Deceduto Maghernino a Casa Sollievo. Onorati: “I medici di medicina generale stanno pagando un prezzo di sangue molto alto, troppo alto! Oggi è tempo di battagliare, c’è da vincere guerra”

È morto il medico Antonio Maghernino di San Severo, prestava servizio presso la Guardia Medica di Torremaggiore, paese colpito pesantemente dal coronavirus. Undici casi accertati di positività. Maghernino, 59 anni, era ricoverato nel reparto di Rianimazione di Casa Sollievo della Sofferenza a San Giovanni Rotondo.

L’ex presidente dell’Ordine dei Medici di Foggia, Salvatore Onorati lo ricorda così: “Triste notizia per la famiglia dei medici di medicina generale di Capitanata.
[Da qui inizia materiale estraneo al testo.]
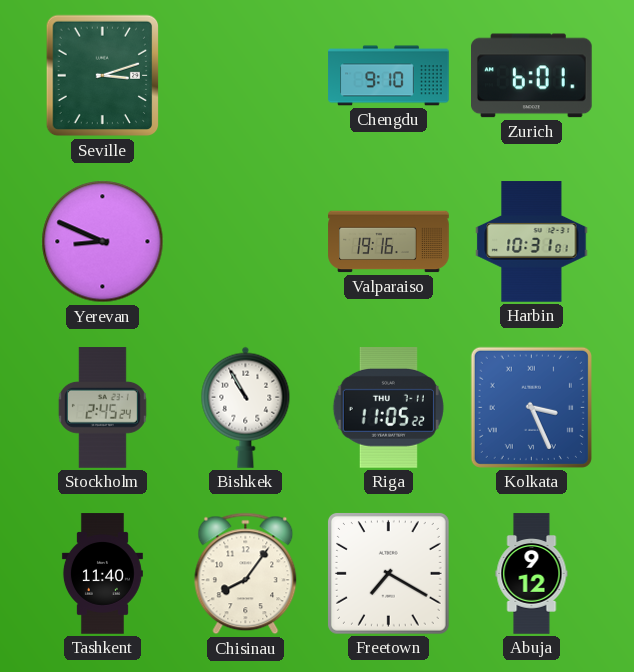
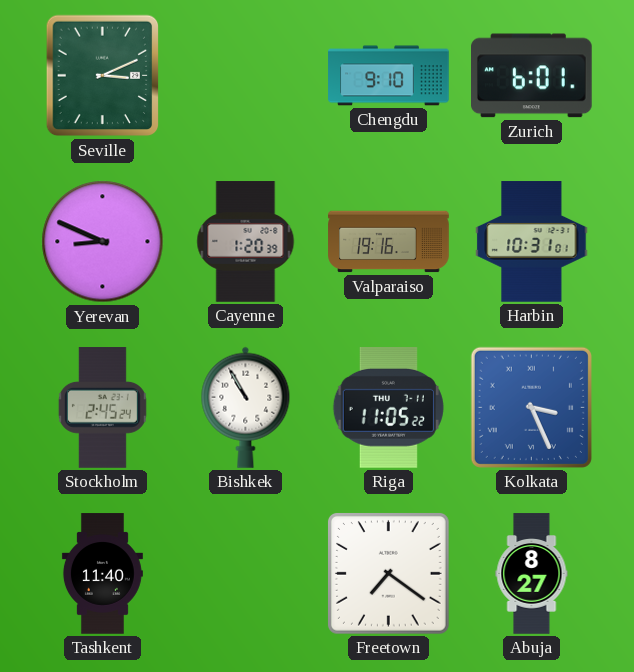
Seville: 3:12 -> 3:11
Cayenne: none -> 1:20
Chisinau: 8:06 -> none
Freetown: 7:20 -> 7:21
Abuja: 9:12 -> 8:27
Lasciato senza protezione ad affrontare un nemico invisibile e buttato in trincea a combattere a petto nudo e senza nemmeno una baionetta un nostro collega ha dovuto cedere le armi.
Un abbraccio ed una vicinanza alla famiglia del collega, medico di continuità assistenziale della nostra provincia, vittima di questa guerra e con un’unica colpa, quella di aver fatto il proprio dovere.
Che la sua morte innocente – continua Onorati – possa servire almeno ad evitarne altre perché i medici di medicina generale stanno pagando un prezzo di sangue molto alto, troppo alto!
Oggi è tempo di battagliare perché c’è da vincere una guerra, ma verrà il tempo in cui qualcuno ci dovrà dare conto di quei perché a cui oggi non riusciamo a trovare risposte.
Non c’è tempo per le polemiche che dividono perché serve la massima unità, ma converrà scrivere un libro bianco che evidenzi quello che è successo in questi mesi, perché gli errori fatti oggi non si debbano ripetere in un possibile futuro”.